The dynamics of copper intercalated molybdenum ditelluride

TL;DR

This paper develops a reactive force field for molybdenum ditelluride and copper interactions, enabling large-scale simulations of intercalation, adhesion, and ion mobility relevant to nanoelectronics and energy applications.

Contribution

The authors created and validated a ReaxFF force field for MoTe2 and Cu, capturing energetics, charges, and mechanical properties, facilitating atomistic simulations beyond first principles.

Findings

Good agreement with DFT on MoTe2 adhesion to Cu(111)
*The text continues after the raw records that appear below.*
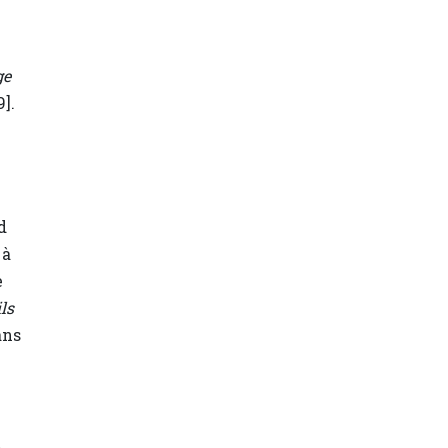
ge
9].
d
 à
e
ls
ans
t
Cu ion mobility increases with electric field and concentration

Significant drift velocity enhancement at 0.4 V/A electric field

Abstract

Layered transition metal dichalcogenides are emerging as key materials in nanoelectronics and energy applications. Predictive models to understand their growth, thermomechanical properties and interactions with metals are needed in order to accelerate their incorporation into commercial products. Interatomic potentials enable large-scale atomistic simulations at the device level, beyond the range of applications of first principle methods. We present a ReaxFF reactive force field to describe molybdenum ditelluride and its interactions with copper. We optimized the force field parameters to describe the properties of layered MoTe2 in various phases, the intercalation of Cu atoms and clusters within its van der Waals gap, including a proper description of energetics, charges and mechanical properties. The training set consists of an extensive set of first principle calculations computed from density functional theory. We use the force field to study the adhesion of a single layer MoTe2 on a Cu(111) surface and the results are in good agreement with density functional theory, even though such structures were not part of the training set. We characterized the mobility of the Cu ions intercalated into MoTe2 under the presence of an external electric fields via molecular dynamics simulations. The results show a significant increase in drift velocity for electric fields of approximately 0.4 V/A and that mobility increases with Cu ion concentration.